"The nature of rumor is known to all"
About this Quote
The subtext is defensive and prosecutorial at once. Early Christians lived under a fog of accusations - secret crimes, social subversion, moral depravity - and rumor was a primary technology of persecution. Tertullian’s move is to drag that technology into the light: rumor isn’t evidence; it’s a contagious narrative. The phrase “known to all” quietly shames the audience into admitting they’ve watched it spread, maybe even helped it along. It’s also a preemptive strike against “public opinion” as a stand-in for truth, a move still familiar in today’s algorithmic gossip economy where virality masquerades as verification.
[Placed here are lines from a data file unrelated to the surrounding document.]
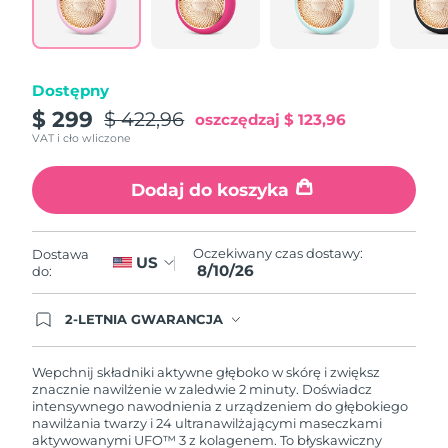
Oczekiwany czas dostawy
Portoryko
8/11/26
Oczekiwany czas dostawy
Katar
Dostępny
8/10/26
$ 299
$ 422,96
oszczędzaj
$ 123,96
Oczekiwany czas dostawy
Reunion
VAT i cło wliczone
8/14/26
Dodaj do koszyka
Oczekiwany czas dostawy
Rumunia
8/9/26
Oczekiwany czas dostawy
Oczekiwany czas dostawy:
Dostawa
Rosja
US
8/17/26
8/10/26
do:
Oczekiwany czas dostawy
Arabia Saudyjska
2-LETNIA GWARANCJA
8/10/26
Dzisiejsze zamówienie uprawnia do korzystania z
pełnej gwarancji FOREO. Oznacza to, że w
przypadku wystąpienia problemów w ciągu 2 lat
Oczekiwany czas dostawy
Wepchnij składniki aktywne głęboko w skórę i zwiększ
Singapur
od zakupu, FOREO bezpłatnie wymieni produkt.
8/11/26
znacznie nawilżenie w zaledwie 2 minuty. Doświadcz
intensywnego nawodnienia z urządzeniem do głębokiego
nawilżania twarzy i 24 ultranawilżającymi maseczkami
Oczekiwany czas dostawy
Słowacja
aktywowanymi UFO™ 3 z kolagenem. To błyskawiczny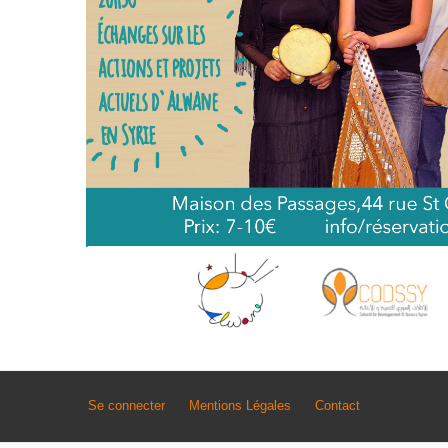
Se connecter
Mentions Légales
Contact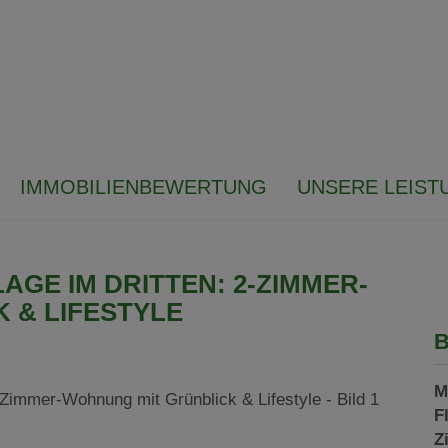
IMMOBILIENBEWERTUNG
UNSERE LEIST
AGE IM DRITTEN: 2-ZIMMER-
 & LIFESTYLE
B
M
F
Z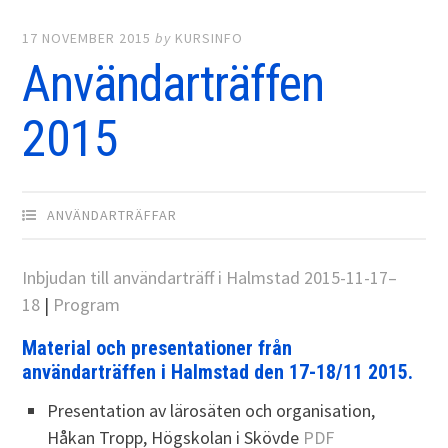
17 NOVEMBER 2015
by
KURSINFO
Användarträffen
2015
ANVÄNDARTRÄFFAR
Inbjudan till användarträff i Halmstad 2015-11-17–
18
|
Program
Material och presentationer från
användarträffen i Halmstad den 17-18/11 2015.
Presentation av lärosäten och organisation,
Håkan Tropp, Högskolan i Skövde
PDF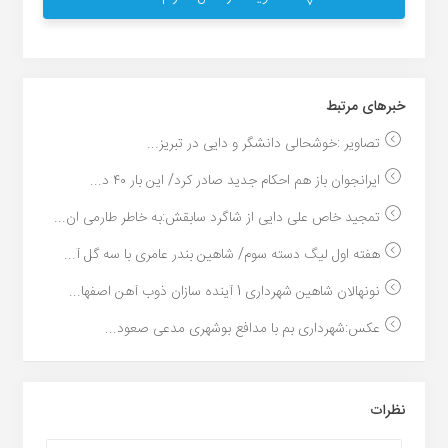
خبر‌های مرتبط
تصاویر :خوشحالی دانشگر و دایی در تبریز...
ایرانجوان باز هم احکام جدید صادر کرد/ این بار ۴۰ د...
تمجید خاص علی دایی از شاگرد سابقش:به خاطر طارمی ان...
هفته اول لیگ دسته سوم/ شاهین بندر عامری با سه گل آ...
نونهالان شاهین شهرداری 1 آینده سازان ذوب آهن اصفها...
عکس:شهرداری بم با مدافع بوشهری مدعی صعود...
نظرات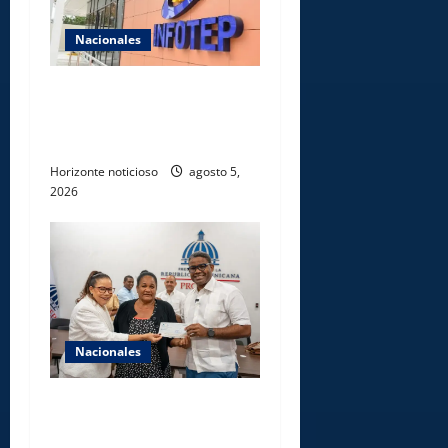
Nacionales
Gobierno anuncia apertura
de nuevo centro del INFOTEP
en La Vega
Horizonte noticioso
agosto 5,
2026
Nacionales
Gobierno entrega ayudas
económicas a comerciantes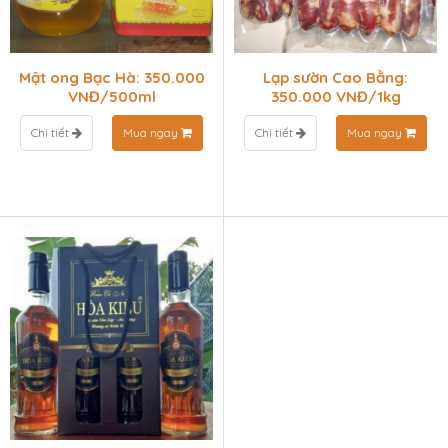
Mật ong Bạc Hà: 350.000
Lạp sườn Cao Bằng:
VNĐ/500ml
350.000 VNĐ/1kg
Chi tiết
Mua ngay
Chi tiết
Mua ngay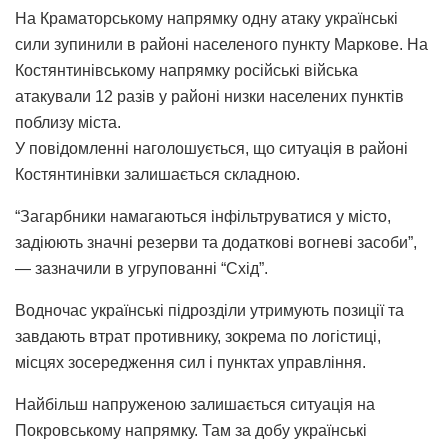
На Краматорському напрямку одну атаку українські
сили зупинили в районі населеного пункту Маркове. На
Костянтинівському напрямку російські війська
атакували 12 разів у районі низки населених пунктів
поблизу міста.
У повідомленні наголошується, що ситуація в районі
Костянтинівки залишається складною.
“Загарбники намагаються інфільтруватися у місто,
задіюють значні резерви та додаткові вогневі засоби”,
— зазначили в угрупованні “Схід”.
Водночас українські підрозділи утримують позиції та
завдають втрат противнику, зокрема по логістиці,
місцях зосередження сил і пунктах управління.
Найбільш напруженою залишається ситуація на
Покровському напрямку. Там за добу українські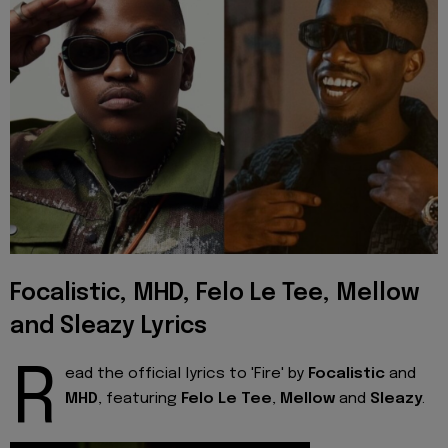
Focalistic, MHD, Felo Le Tee, Mellow
and Sleazy Lyrics
R
ead the official lyrics to 'Fire' by
Focalistic
and
MHD
, featuring
Felo Le Tee
,
Mellow
and
Sleazy
.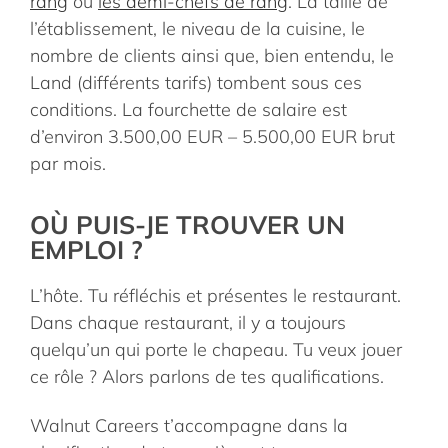
rang
ou
les demi-chefs de rang
. La taille de
l’établissement, le niveau de la cuisine, le
nombre de clients ainsi que, bien entendu, le
Land (différents tarifs) tombent sous ces
conditions. La fourchette de salaire est
d’environ 3.500,00 EUR – 5.500,00 EUR brut
par mois.
OÙ PUIS-JE TROUVER UN
EMPLOI ?
L’hôte. Tu réfléchis et présentes le restaurant.
Dans chaque restaurant, il y a toujours
quelqu’un qui porte le chapeau. Tu veux jouer
ce rôle ? Alors parlons de tes qualifications.
Walnut Careers t’accompagne dans la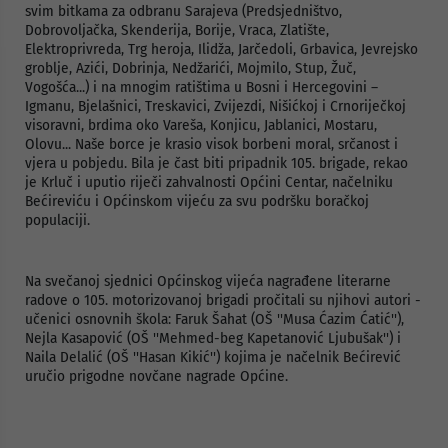
svim bitkama za odbranu Sarajeva (Predsjedništvo,
Dobrovoljačka, Skenderija, Borije, Vraca, Zlatište,
Elektroprivreda, Trg heroja, Ilidža, Jarčedoli, Grbavica, Jevrejsko
groblje, Azići, Dobrinja, Nedžarići, Mojmilo, Stup, Žuč,
Vogošća...) i na mnogim ratištima u Bosni i Hercegovini –
Igmanu, Bjelašnici, Treskavici, Zvijezdi, Nišićkoj i Crnoriječkoj
visoravni, brdima oko Vareša, Konjicu, Jablanici, Mostaru,
Olovu... Naše borce je krasio visok borbeni moral, srčanost i
vjera u pobjedu. Bila je čast biti pripadnik 105. brigade, rekao
je Krluč i uputio riječi zahvalnosti Općini Centar, načelniku
Bećireviću i Općinskom vijeću za svu podršku boračkoj
populaciji.
Na svečanoj sjednici Općinskog vijeća nagrađene literarne
radove o 105. motorizovanoj brigadi pročitali su njihovi autori -
učenici osnovnih škola: Faruk Šahat (OŠ ''Musa Ćazim Ćatić''),
Nejla Kasapović (OŠ ''Mehmed-beg Kapetanović Ljubušak'') i
Naila Delalić (OŠ ''Hasan Kikić'') kojima je načelnik Bećirević
uručio prigodne novčane nagrade Općine.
What makes the line work is its economical authority. He doesn’t litigate the details of any particular lie; he attacks the credibility of the medium. It’s an early lesson in media criticism before the word existed: if the channel is rumor, the message is already compromised.
Quote Details
| Topic | Truth |
|---|---|
| Source | Help us find the source |
| Cite |
Citation Formats
APA Style (7th ed.)
Tertullian. (2026, January 15). The nature of rumor is known to all. FixQuotes. https://fixquotes.com/quotes/the-nature-of-rumor-is-known-to-all-145293/
Chicago Style
Tertullian. "The nature of rumor is known to all." FixQuotes. January 15, 2026. https://fixquotes.com/quotes/the-nature-of-rumor-is-known-to-all-145293/.
MLA Style (9th ed.)
"The nature of rumor is known to all." FixQuotes, 15 Jan. 2026, https://fixquotes.com/quotes/the-nature-of-rumor-is-known-to-all-145293/. Accessed 31 Mar. 2026.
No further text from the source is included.